SHOULD the Turks and Kurds live together? The answer from many of Turkey’s restive Kurds has long been no. A vicious separatist campaign launched by rebels of the outlawed Kurdistan Workers Party (PKK) has been raging since 1984. In recent months the PKK has stepped up its attacks, killing dozens of Turkish soldiers in and beyond the predominantly Kurdish south-east. Most recently, on July 20th, a Kurdish raid near the town of Cukurca killed six Turkish troops and injured at least 15.

But now a growing number of Turks are questioning the merits of cohabiting with the country’s estimated 14m Kurds. Never mind that Istanbul is the world’s largest Kurdish city, or that few of the provinces claimed by the Kurds are ethnically homogenous. In television debates and across the blogosphere support for the idea that the Kurds should go their own way is growing. Onur Sahin, who heads the Chamber of Agriculture in the Black Sea province of Ordu, says his fellow producers no longer want seasonal migrant Kurds to harvest their hazelnut crops.

Meanwhile, the military campaign against the PKK is intensifying. The mildly Islamist Justice and Development (AK) party, which has governed Turkey since 2002, plans to deploy a new professional army along the border with Iraq, where the PKK has havens. Some fear a return to the excesses of the 1990s, when over 3,000 Kurdish villages were forcibly evacuated and thousands of Kurds were imprisoned, murdered or disappeared.

Over the border, Turkish air raids on the PKK’s mountain bases in northern Iraq are increasing. America is helping by providing intelligence and broadening the air corridor used by Turkish fighter jets. Yet the Americans are worried by Turkey’s increasingly strident calls for the Iraqi Kurds to hand over some 200 rebels, including their own leaders. The last thing the Americans want to see, as they pull out of Iraq, is a war between Turkey and Iraqi Kurds.

All of this is a far cry from last year when AK heralded its so-called Kurdish “opening”. It made peace with the Iraqi Kurds and opened a consulate in Erbil, their capital. At home, a set of political and cultural reforms was meant to coax the PKK into laying down its arms, in the wake of a unilateral PKK ceasefire that was declared in April but that never took full effect. But the opening ground to a halt following the return last October of 34 PKK fighters to Turkey from Iraq. More were meant to follow. But the group prompted a public outcry by touring the south-east in guerrilla outfits, declaring victory. In response the government stepped up its arrests of members of the pro-Kurdish Peace and Democracy Party (BDP), accusing them of PKK membership. Half of the returnees have been put on trial for refusing to repent; ten are in prison. Last month the PKK hit back by calling off its truce.

Some voices plead for a return to peace.
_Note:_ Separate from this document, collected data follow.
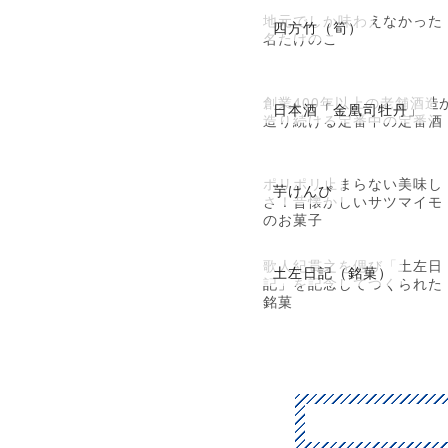
地元でしか味わえなかった
四方竹（筍）
名たけのこ
創業400年以上の老舗酒造
日本酒「金凰司牡丹」
造り続ける定番中の定番酒
ポリポリ止まらない美味し
芋けんぴ
さ！昔懐かしいサツマイモ
のお菓子
歌人紀貫之を偲び「土左日
土左日記（銘菓）
記」を記念してつくられた
銘菓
A group of Turkish intellectuals has petitioned the government to change a controversial article of the constitution that deems all Turkish citizens to be Turks. One AK mayor has suggested that Turkish men take Kurdish women as second wives. Others say that AK must talk to the PKK’s imprisoned leader, Abdullah Ocalan. Despite 11 years of solitary confinement in an island prison off Istanbul, Mr Ocalan retains the loyalty of his fighters and the affection of millions of Kurds.

In fact, secret talks with Mr Ocalan, supposedly conducted by security and intelligence operatives, have reportedly been going on for some time. Murat Karayilan, the PKK’s commander in northern Iraq, says his group wants to talk to politicians, not spooks, and this week proposed a bilateral ceasefire. But as next July’s parliamentary elections draw nearer, Turkey’s prime minister, Recep Tayyip Erdogan, is unlikely to risk nationalist ire by openly talking to a group deemed by Turkey and its Western allies to be terrorists. On the other hand, as Mr Erdogan knows, abandoning reform in favour of war will only strengthen the hand of his opponents within the army. He is, as an old Turkish saying goes, holding a stick with shit at both ends.